But Congress may, by law, grant to the principal officer in each of the Executive Departments a seat upon the floor of either House, with the privilege of discussing any measures appertaining to his department.

- Amended Article I Section 7(2) to provide the President of the Confederate States with a line-item veto but also required any bill in which the president used this veto to be resubmitted to both houses for a possible override vote by two thirds of both houses.
- In an attempt to prevent the Confederate Congress from protecting industry, the framers added to Article I Section 8(1); their text read:

The Congress shall have power – To lay and collect taxes, duties, imposts, and excises for revenue, necessary to pay the debts, provide for the common defense, and carry on the Government of the Confederate States; but no bounties shall be granted from the Treasury; nor shall any duties or taxes on importations from foreign nations be laid to promote or foster any branch of industry; and all duties, imposts, and excises shall be uniform throughout the Confederate States.

The phrase "general Welfare" was dropped from the Confederate clause as well. For comparison, the U.S. constitution reads:

The Congress shall have Power To lay and collect Taxes, Duties, Imposts and Excises, to pay the Debts and provide for the common Defence and general Welfare of the United States; but all Duties, Imposts and Excises shall be uniform throughout the United States;

Article I Section 8(3) added quite a bit to the U.S. Constitution in an attempt to block the Confederate Congress from appropriating money to build "internal improvements" to "facilitate commerce," with some exceptions allowing for safety and improvement to waterways.
Article I Section 8 of the U.S. Constitution.

To regulate Commerce with foreign Nations, and among the several States, and with the Indian Tribes.

Article I Section 8(3) of the Confederate Constitution.

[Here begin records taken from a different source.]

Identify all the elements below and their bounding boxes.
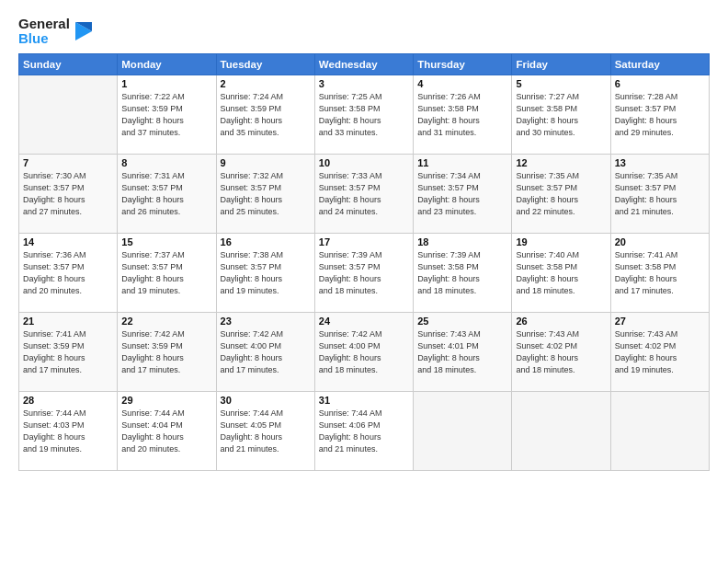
weekday-header-thursday: Thursday <box>414 53 512 75</box>
day-number: 7 <box>23 157 113 168</box>
day-info: Sunrise: 7:31 AMSunset: 3:57 PMDaylight:… <box>121 170 211 218</box>
day-cell: 18Sunrise: 7:39 AMSunset: 3:58 PMDayligh… <box>414 233 512 312</box>
day-number: 19 <box>516 236 606 247</box>
day-number: 26 <box>516 316 606 327</box>
day-cell: 23Sunrise: 7:42 AMSunset: 4:00 PMDayligh… <box>216 312 314 391</box>
day-number: 18 <box>417 236 507 247</box>
day-info: Sunrise: 7:35 AMSunset: 3:57 PMDaylight:… <box>516 170 606 218</box>
week-row-3: 14Sunrise: 7:36 AMSunset: 3:57 PMDayligh… <box>19 233 710 312</box>
day-cell: 12Sunrise: 7:35 AMSunset: 3:57 PMDayligh… <box>512 154 610 233</box>
day-cell: 3Sunrise: 7:25 AMSunset: 3:58 PMDaylight… <box>314 75 413 154</box>
day-cell: 22Sunrise: 7:42 AMSunset: 3:59 PMDayligh… <box>118 312 216 391</box>
weekday-header-wednesday: Wednesday <box>314 53 413 75</box>
day-info: Sunrise: 7:44 AMSunset: 4:04 PMDaylight:… <box>121 408 211 455</box>
weekday-header-sunday: Sunday <box>19 53 118 75</box>
day-number: 6 <box>615 78 705 89</box>
day-cell: 2Sunrise: 7:24 AMSunset: 3:59 PMDaylight… <box>216 75 314 154</box>
logo: General Blue <box>18 17 92 46</box>
day-info: Sunrise: 7:22 AMSunset: 3:59 PMDaylight:… <box>121 91 211 139</box>
day-cell: 19Sunrise: 7:40 AMSunset: 3:58 PMDayligh… <box>512 233 610 312</box>
day-number: 22 <box>121 316 211 327</box>
week-row-1: 1Sunrise: 7:22 AMSunset: 3:59 PMDaylight… <box>19 75 710 154</box>
day-info: Sunrise: 7:39 AMSunset: 3:58 PMDaylight:… <box>417 249 507 297</box>
day-info: Sunrise: 7:42 AMSunset: 4:00 PMDaylight:… <box>319 328 409 376</box>
day-info: Sunrise: 7:30 AMSunset: 3:57 PMDaylight:… <box>23 170 113 218</box>
day-cell: 8Sunrise: 7:31 AMSunset: 3:57 PMDaylight… <box>118 154 216 233</box>
day-cell: 6Sunrise: 7:28 AMSunset: 3:57 PMDaylight… <box>610 75 709 154</box>
day-cell <box>512 391 610 470</box>
calendar-page: General Blue SundayMondayTuesdayWednesda… <box>0 0 728 563</box>
day-number: 8 <box>121 157 211 168</box>
day-cell <box>19 75 118 154</box>
day-cell: 24Sunrise: 7:42 AMSunset: 4:00 PMDayligh… <box>314 312 413 391</box>
day-number: 5 <box>516 78 606 89</box>
day-info: Sunrise: 7:43 AMSunset: 4:02 PMDaylight:… <box>615 328 705 376</box>
day-number: 2 <box>221 78 311 89</box>
day-info: Sunrise: 7:25 AMSunset: 3:58 PMDaylight:… <box>319 91 409 139</box>
day-cell: 27Sunrise: 7:43 AMSunset: 4:02 PMDayligh… <box>610 312 709 391</box>
day-cell: 31Sunrise: 7:44 AMSunset: 4:06 PMDayligh… <box>314 391 413 470</box>
day-cell: 16Sunrise: 7:38 AMSunset: 3:57 PMDayligh… <box>216 233 314 312</box>
weekday-header-monday: Monday <box>118 53 216 75</box>
day-cell: 30Sunrise: 7:44 AMSunset: 4:05 PMDayligh… <box>216 391 314 470</box>
day-cell: 7Sunrise: 7:30 AMSunset: 3:57 PMDaylight… <box>19 154 118 233</box>
day-number: 30 <box>221 395 311 406</box>
day-number: 16 <box>221 236 311 247</box>
calendar-body: 1Sunrise: 7:22 AMSunset: 3:59 PMDaylight… <box>19 75 710 470</box>
day-number: 12 <box>516 157 606 168</box>
day-info: Sunrise: 7:37 AMSunset: 3:57 PMDaylight:… <box>121 249 211 297</box>
day-info: Sunrise: 7:44 AMSunset: 4:06 PMDaylight:… <box>319 408 409 455</box>
day-cell: 20Sunrise: 7:41 AMSunset: 3:58 PMDayligh… <box>610 233 709 312</box>
day-number: 15 <box>121 236 211 247</box>
weekday-header-row: SundayMondayTuesdayWednesdayThursdayFrid… <box>19 53 710 75</box>
day-info: Sunrise: 7:44 AMSunset: 4:03 PMDaylight:… <box>23 408 113 455</box>
day-info: Sunrise: 7:32 AMSunset: 3:57 PMDaylight:… <box>221 170 311 218</box>
weekday-header-friday: Friday <box>512 53 610 75</box>
day-number: 11 <box>417 157 507 168</box>
day-number: 3 <box>319 78 409 89</box>
day-number: 27 <box>615 316 705 327</box>
day-number: 4 <box>417 78 507 89</box>
day-info: Sunrise: 7:33 AMSunset: 3:57 PMDaylight:… <box>319 170 409 218</box>
week-row-2: 7Sunrise: 7:30 AMSunset: 3:57 PMDaylight… <box>19 154 710 233</box>
day-number: 29 <box>121 395 211 406</box>
day-cell <box>610 391 709 470</box>
day-cell: 25Sunrise: 7:43 AMSunset: 4:01 PMDayligh… <box>414 312 512 391</box>
day-cell: 17Sunrise: 7:39 AMSunset: 3:57 PMDayligh… <box>314 233 413 312</box>
day-number: 21 <box>23 316 113 327</box>
day-cell: 28Sunrise: 7:44 AMSunset: 4:03 PMDayligh… <box>19 391 118 470</box>
day-cell: 15Sunrise: 7:37 AMSunset: 3:57 PMDayligh… <box>118 233 216 312</box>
day-cell: 29Sunrise: 7:44 AMSunset: 4:04 PMDayligh… <box>118 391 216 470</box>
day-cell: 13Sunrise: 7:35 AMSunset: 3:57 PMDayligh… <box>610 154 709 233</box>
day-number: 14 <box>23 236 113 247</box>
day-number: 9 <box>221 157 311 168</box>
day-info: Sunrise: 7:36 AMSunset: 3:57 PMDaylight:… <box>23 249 113 297</box>
day-info: Sunrise: 7:38 AMSunset: 3:57 PMDaylight:… <box>221 249 311 297</box>
header: General Blue <box>18 17 710 46</box>
day-info: Sunrise: 7:42 AMSunset: 4:00 PMDaylight:… <box>221 328 311 376</box>
calendar-table: SundayMondayTuesdayWednesdayThursdayFrid… <box>18 53 710 471</box>
week-row-5: 28Sunrise: 7:44 AMSunset: 4:03 PMDayligh… <box>19 391 710 470</box>
day-info: Sunrise: 7:41 AMSunset: 3:58 PMDaylight:… <box>615 249 705 297</box>
day-cell: 1Sunrise: 7:22 AMSunset: 3:59 PMDaylight… <box>118 75 216 154</box>
day-info: Sunrise: 7:42 AMSunset: 3:59 PMDaylight:… <box>121 328 211 376</box>
day-number: 24 <box>319 316 409 327</box>
day-info: Sunrise: 7:34 AMSunset: 3:57 PMDaylight:… <box>417 170 507 218</box>
day-cell <box>414 391 512 470</box>
day-info: Sunrise: 7:35 AMSunset: 3:57 PMDaylight:… <box>615 170 705 218</box>
weekday-header-saturday: Saturday <box>610 53 709 75</box>
day-cell: 4Sunrise: 7:26 AMSunset: 3:58 PMDaylight… <box>414 75 512 154</box>
day-cell: 9Sunrise: 7:32 AMSunset: 3:57 PMDaylight… <box>216 154 314 233</box>
day-info: Sunrise: 7:39 AMSunset: 3:57 PMDaylight:… <box>319 249 409 297</box>
day-number: 10 <box>319 157 409 168</box>
day-info: Sunrise: 7:28 AMSunset: 3:57 PMDaylight:… <box>615 91 705 139</box>
weekday-header-tuesday: Tuesday <box>216 53 314 75</box>
day-number: 1 <box>121 78 211 89</box>
day-info: Sunrise: 7:40 AMSunset: 3:58 PMDaylight:… <box>516 249 606 297</box>
day-cell: 14Sunrise: 7:36 AMSunset: 3:57 PMDayligh… <box>19 233 118 312</box>
week-row-4: 21Sunrise: 7:41 AMSunset: 3:59 PMDayligh… <box>19 312 710 391</box>
day-info: Sunrise: 7:43 AMSunset: 4:02 PMDaylight:… <box>516 328 606 376</box>
day-cell: 26Sunrise: 7:43 AMSunset: 4:02 PMDayligh… <box>512 312 610 391</box>
day-number: 23 <box>221 316 311 327</box>
day-info: Sunrise: 7:26 AMSunset: 3:58 PMDaylight:… <box>417 91 507 139</box>
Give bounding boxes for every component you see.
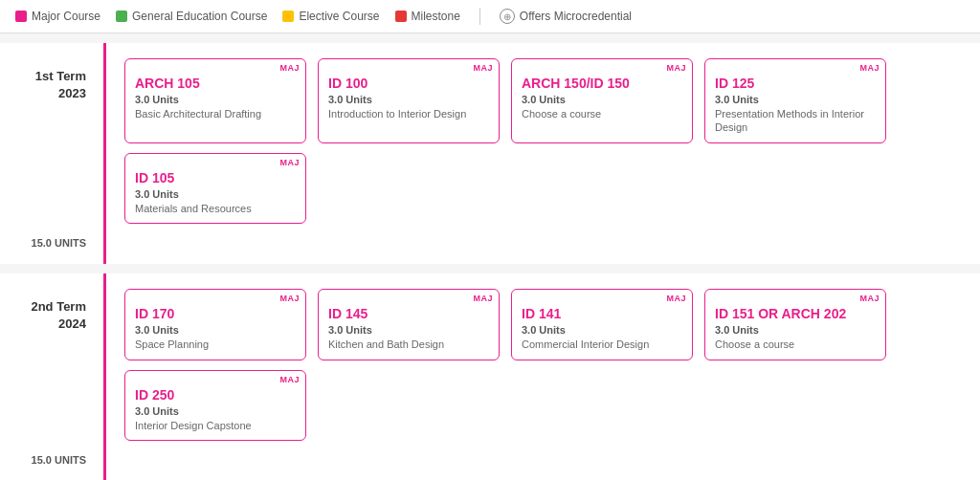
course-row-1-2: MAJ ID 105 3.0 Units Materials and Resou… <box>124 153 961 224</box>
course-card-arch105[interactable]: MAJ ARCH 105 3.0 Units Basic Architectur… <box>124 58 306 143</box>
course-row-1-1: MAJ ARCH 105 3.0 Units Basic Architectur… <box>124 58 961 143</box>
card-title: ID 100 <box>328 75 489 92</box>
card-title: ID 170 <box>135 305 296 322</box>
term-row-2: 2nd Term 2024 MAJ ID 170 3.0 Units Space… <box>19 289 961 450</box>
card-units: 3.0 Units <box>715 94 876 105</box>
elective-label: Elective Course <box>299 10 379 23</box>
card-badge: MAJ <box>279 294 300 303</box>
gen-ed-dot <box>116 11 127 22</box>
legend-major-course: Major Course <box>15 10 100 23</box>
card-units: 3.0 Units <box>135 94 296 105</box>
card-badge: MAJ <box>473 294 493 303</box>
course-row-2-1: MAJ ID 170 3.0 Units Space Planning MAJ … <box>124 289 961 360</box>
legend-elective-course: Elective Course <box>282 10 379 23</box>
microcred-label: Offers Microcredential <box>520 10 632 23</box>
gen-ed-label: General Education Course <box>132 10 267 23</box>
term-footer-2: 15.0 UNITS <box>19 454 961 466</box>
card-badge: MAJ <box>859 294 880 303</box>
course-card-id141[interactable]: MAJ ID 141 3.0 Units Commercial Interior… <box>511 289 693 360</box>
card-desc: Choose a course <box>522 107 682 120</box>
card-desc: Basic Architectural Drafting <box>135 107 296 120</box>
card-desc: Kitchen and Bath Design <box>328 338 489 351</box>
card-title: ID 151 OR ARCH 202 <box>715 305 876 322</box>
term-units-1: 15.0 UNITS <box>19 237 105 249</box>
term-courses-2: MAJ ID 170 3.0 Units Space Planning MAJ … <box>105 289 961 450</box>
course-card-id145[interactable]: MAJ ID 145 3.0 Units Kitchen and Bath De… <box>318 289 500 360</box>
card-desc: Interior Design Capstone <box>135 419 296 432</box>
card-badge: MAJ <box>666 294 686 303</box>
term-courses-1: MAJ ARCH 105 3.0 Units Basic Architectur… <box>105 58 961 233</box>
card-units: 3.0 Units <box>328 324 489 336</box>
course-card-id250[interactable]: MAJ ID 250 3.0 Units Interior Design Cap… <box>124 370 306 441</box>
course-card-id125[interactable]: MAJ ID 125 3.0 Units Presentation Method… <box>704 58 886 143</box>
course-card-id151orarch202[interactable]: MAJ ID 151 OR ARCH 202 3.0 Units Choose … <box>704 289 886 360</box>
term-section-1: 1st Term 2023 MAJ ARCH 105 3.0 Units Bas… <box>0 43 980 264</box>
card-badge: MAJ <box>666 63 686 73</box>
card-desc: Choose a course <box>715 338 876 351</box>
course-card-id105[interactable]: MAJ ID 105 3.0 Units Materials and Resou… <box>124 153 306 224</box>
card-title: ID 141 <box>522 305 682 322</box>
legend-divider <box>479 8 480 25</box>
card-title: ID 145 <box>328 305 489 322</box>
course-card-arch150id150[interactable]: MAJ ARCH 150/ID 150 3.0 Units Choose a c… <box>511 58 693 143</box>
card-badge: MAJ <box>473 63 493 73</box>
elective-dot <box>282 11 294 22</box>
microcred-icon: ⊕ <box>500 9 515 24</box>
card-units: 3.0 Units <box>715 324 876 336</box>
card-units: 3.0 Units <box>135 188 296 200</box>
card-title: ID 250 <box>135 386 296 404</box>
term-label-1: 1st Term 2023 <box>19 58 105 102</box>
card-units: 3.0 Units <box>135 405 296 417</box>
course-row-2-2: MAJ ID 250 3.0 Units Interior Design Cap… <box>124 370 961 441</box>
card-title: ID 105 <box>135 169 296 186</box>
card-badge: MAJ <box>279 375 300 384</box>
card-units: 3.0 Units <box>328 94 489 105</box>
card-desc: Materials and Resources <box>135 202 296 215</box>
card-desc: Introduction to Interior Design <box>328 107 489 120</box>
card-desc: Presentation Methods in Interior Design <box>715 107 876 135</box>
card-desc: Commercial Interior Design <box>522 338 682 351</box>
card-title: ID 125 <box>715 75 876 92</box>
milestone-dot <box>395 11 407 22</box>
legend-bar: Major Course General Education Course El… <box>0 0 980 33</box>
term-units-2: 15.0 UNITS <box>19 454 105 466</box>
card-desc: Space Planning <box>135 338 296 351</box>
card-title: ARCH 105 <box>135 75 296 92</box>
major-course-dot <box>15 11 27 22</box>
term-label-2: 2nd Term 2024 <box>19 289 105 333</box>
card-badge: MAJ <box>859 63 880 73</box>
page-wrapper: Major Course General Education Course El… <box>0 0 980 480</box>
legend-milestone: Milestone <box>395 10 460 23</box>
card-title: ARCH 150/ID 150 <box>522 75 682 92</box>
card-units: 3.0 Units <box>522 324 682 336</box>
card-badge: MAJ <box>279 63 300 73</box>
course-card-id100[interactable]: MAJ ID 100 3.0 Units Introduction to Int… <box>318 58 500 143</box>
course-card-id170[interactable]: MAJ ID 170 3.0 Units Space Planning <box>124 289 306 360</box>
milestone-label: Milestone <box>412 10 460 23</box>
legend-microcred: ⊕ Offers Microcredential <box>500 9 632 24</box>
card-units: 3.0 Units <box>522 94 682 105</box>
card-badge: MAJ <box>279 158 300 167</box>
major-course-label: Major Course <box>32 10 100 23</box>
legend-gen-ed-course: General Education Course <box>116 10 267 23</box>
term-footer-1: 15.0 UNITS <box>19 237 961 249</box>
card-units: 3.0 Units <box>135 324 296 336</box>
term-section-2: 2nd Term 2024 MAJ ID 170 3.0 Units Space… <box>0 273 980 480</box>
term-row-1: 1st Term 2023 MAJ ARCH 105 3.0 Units Bas… <box>19 58 961 233</box>
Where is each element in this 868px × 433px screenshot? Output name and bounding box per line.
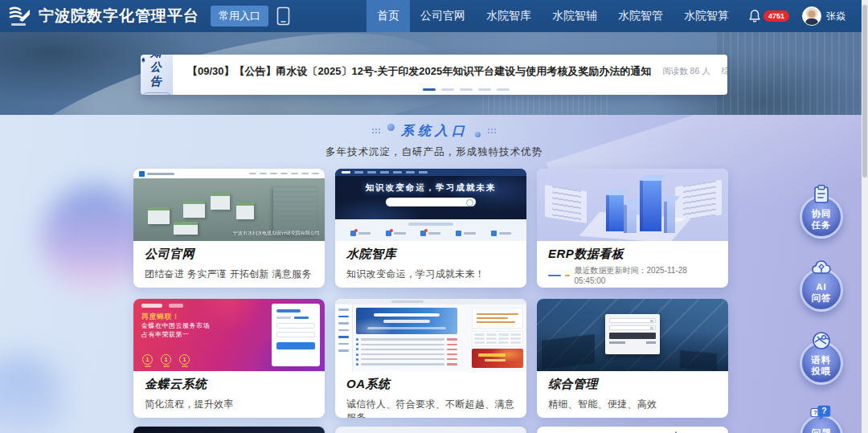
kingdee-banner-line: 占有率荣获第一 [141,331,190,338]
notice-carousel-dots [423,88,510,91]
kingdee-login-panel [272,304,320,366]
card-title: 水院智库 [346,247,515,262]
dash-decor [565,275,571,276]
float-button-corpus-feed[interactable]: 语料 投喂 [794,329,849,385]
float-button-label: 问题 [812,427,832,433]
clipboard-icon [810,183,833,206]
float-button-collab-tasks[interactable]: 协同 任务 [794,183,849,239]
dash-decor [548,275,561,276]
nav-item-home[interactable]: 首页 [366,0,410,32]
notice-more-button[interactable]: 更多 [141,92,173,95]
carousel-dot[interactable] [423,88,436,91]
announcement-read-count: 阅读数 86 人 [662,66,710,77]
background-blob-2 [0,356,64,433]
card-title: 综合管理 [548,377,717,392]
card-comprehensive-management[interactable]: 综合管理 精细、智能、便捷、高效 [537,299,728,418]
float-button-label: 语料 [812,354,832,366]
medal-icon: 1 [161,354,171,365]
card-description: 知识改变命运，学习成就未来！ [346,268,515,281]
erp-update-time-row: 最近数据更新时间：2025-11-28 05:45:00 [548,265,717,285]
nav-item-company-site[interactable]: 公司官网 [410,0,476,32]
notice-title: 通知公告 [150,55,173,89]
nav-item-thinktank[interactable]: 水院智库 [476,0,542,32]
float-button-ai-qa[interactable]: AI 问答 [794,256,849,312]
dot-grid-decor [487,128,497,135]
card-title: 金蝶云系统 [145,377,313,392]
svg-text:?: ? [813,409,817,416]
next-row-card-tops [133,427,728,433]
page: 宁波院数字化管理平台 常用入口 首页 公司官网 水院智库 水院智辅 水院智管 水… [0,0,868,433]
logo-icon [8,4,32,28]
page-scrollbar[interactable] [862,0,868,433]
float-button-label: AI [816,281,827,292]
card-title: OA系统 [346,377,515,392]
main-content: 系统入口 多年技术沉淀，自研产品，形成独特技术优势 宁波市水利水电规划设计研究院… [0,115,868,433]
app-title: 宁波院数字化管理平台 [39,6,199,27]
notification-badge: 4751 [764,10,789,22]
card-stub[interactable] [133,427,325,433]
nav-item-compute[interactable]: 水院智算 [674,0,739,32]
card-thumbnail-kingdee: 再度蝉联！ 金蝶在中国云服务市场 占有率荣获第一 1 1 1 [133,299,325,371]
logo[interactable]: 宁波院数字化管理平台 [8,4,199,28]
nav-item-assist[interactable]: 水院智辅 [542,0,608,32]
card-company-website[interactable]: 宁波市水利水电规划设计研究院有限公司 公司官网 团结奋进 务实严谨 开拓创新 满… [133,169,325,288]
card-description: 简化流程，提升效率 [145,398,313,411]
deco-ball [387,124,395,131]
scrollbar-thumb[interactable] [862,5,867,178]
deco-ball [475,132,481,137]
medal-icon: 1 [142,354,153,365]
notice-body: 【09/30】【公告】甬水设〔2025〕12号-关于印发2025年知识平台建设与… [173,55,727,95]
thumbnail-search-bar [386,198,476,206]
card-kingdee-cloud[interactable]: 再度蝉联！ 金蝶在中国云服务市场 占有率荣获第一 1 1 1 [133,299,325,418]
section-subtitle: 多年技术沉淀，自研产品，形成独特技术优势 [0,145,868,159]
question-bubble-icon: ? ? [810,402,833,425]
carousel-dot[interactable] [478,88,491,91]
quick-entry-button[interactable]: 常用入口 [211,6,268,27]
carousel-dot[interactable] [497,88,510,91]
card-thinktank[interactable]: 知识改变命运，学习成就未来 水院智库 [335,169,526,288]
card-erp-dashboard[interactable]: ERP数据看板 最近数据更新时间：2025-11-28 05:45:00 洞察经… [537,169,728,288]
card-stub[interactable] [537,427,728,433]
card-description: 诚信待人、符合要求、不断超越、满意服务 [346,398,515,418]
svg-text:?: ? [821,406,826,415]
card-description: 精细、智能、便捷、高效 [548,398,717,411]
notice-bell-icon [141,55,146,66]
card-description: 团结奋进 务实严谨 开拓创新 满意服务 [145,268,313,281]
mobile-phone-icon[interactable] [276,6,290,26]
ai-cloud-icon [810,256,833,279]
notice-header: 通知公告 更多 [141,55,173,95]
username: 张焱 [826,10,845,23]
thumbnail-banner-text: 知识改变命运，学习成就未来 [335,182,526,194]
corpus-feed-icon [810,329,833,352]
float-button-label: 投喂 [812,366,832,377]
system-card-grid: 宁波市水利水电规划设计研究院有限公司 公司官网 团结奋进 务实严谨 开拓创新 满… [133,169,728,418]
card-thumbnail-management [537,299,728,371]
dot-grid-decor [371,128,381,135]
announcement-department: 综合部 [722,66,727,77]
section-header: 系统入口 多年技术沉淀，自研产品，形成独特技术优势 [0,123,868,159]
floating-action-buttons: 协同 任务 AI 问答 [794,183,849,433]
notifications-button[interactable]: 4751 [747,9,789,23]
float-button-label: 任务 [812,219,832,231]
background-blob [42,186,148,292]
avatar [802,6,821,26]
erp-update-time: 最近数据更新时间：2025-11-28 05:45:00 [574,265,717,285]
top-navbar: 宁波院数字化管理平台 常用入口 首页 公司官网 水院智库 水院智辅 水院智管 水… [0,0,868,32]
float-button-issue-collect[interactable]: ? ? 问题 收集 [794,402,849,433]
carousel-dot[interactable] [460,88,473,91]
notice-bar: 通知公告 更多 【09/30】【公告】甬水设〔2025〕12号-关于印发2025… [141,55,727,95]
card-thumbnail-oa [335,299,526,371]
card-stub[interactable] [335,427,526,433]
card-title: ERP数据看板 [548,247,717,262]
kingdee-banner-line: 金蝶在中国云服务市场 [141,322,210,329]
card-thumbnail-erp [537,169,728,241]
carousel-dot[interactable] [441,88,454,91]
medal-icon: 1 [179,354,190,365]
user-menu[interactable]: 张焱 [802,6,845,26]
card-thumbnail-company-website: 宁波市水利水电规划设计研究院有限公司 [133,169,325,241]
nav-item-manage[interactable]: 水院智管 [608,0,674,32]
card-oa-system[interactable]: OA系统 诚信待人、符合要求、不断超越、满意服务 [335,299,526,418]
float-button-label: 协同 [812,208,832,219]
main-nav: 首页 公司官网 水院智库 水院智辅 水院智管 水院智算 4751 张焱 [366,0,857,32]
announcement-link[interactable]: 【09/30】【公告】甬水设〔2025〕12号-关于印发2025年知识平台建设与… [187,64,651,79]
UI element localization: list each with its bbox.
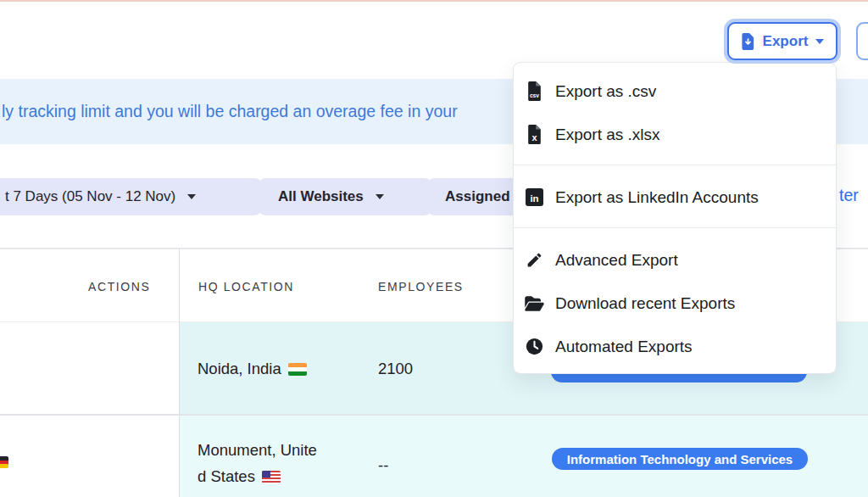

To regulate commerce with foreign nations, and among the several States, and with the Indian tribes; but neither this, nor any other clause contained in the constitution, shall ever be construed to delegate the power to Congress to appropriate money for any internal improvement intended to facilitate commerce; except for the purpose of furnishing lights, beacons, and buoys, and other aids to navigation upon the coasts, and the improvement of harbors and the removing of obstructions in river navigation, in all which cases, such duties shall be laid on the navigation facilitated thereby, as may be necessary to pay the costs and expenses thereof.

- There are changes and additions to Article 1 Section 9 Clauses (1), (2), and (4) that are covered in the Slavery section below.
- The first eight amendments to the U.S. Constitution became clauses (12) to (19) in Article I Section 9.
- In addition to this, there were three altogether-new clauses in the Confederate Constitution for Article I, Section 9.
- Article I, Section 9(9)

Congress shall appropriate no money from the treasury except by a vote of two-thirds of both Houses, taken by yeas and nays, unless it be asked and estimated for by some one of the heads of Department, and submitted to Congress by the President; or for the purpose of paying its own expenses and contingencies; or for the payment of claims against the Confederate States, the justice of which shall have been judicially declared by a tribunal for the investigation of claims against the government, which it is hereby made the duty of Congress to establish.

- Article I, Section 9(10)

All bills appropriating money shall specify in federal currency the exact amount of each appropriation and the purposes for which it is made; and Congress shall grant no extra compensation to any public contractor, officer, agent or servant, after such contract shall have been made or such service rendered.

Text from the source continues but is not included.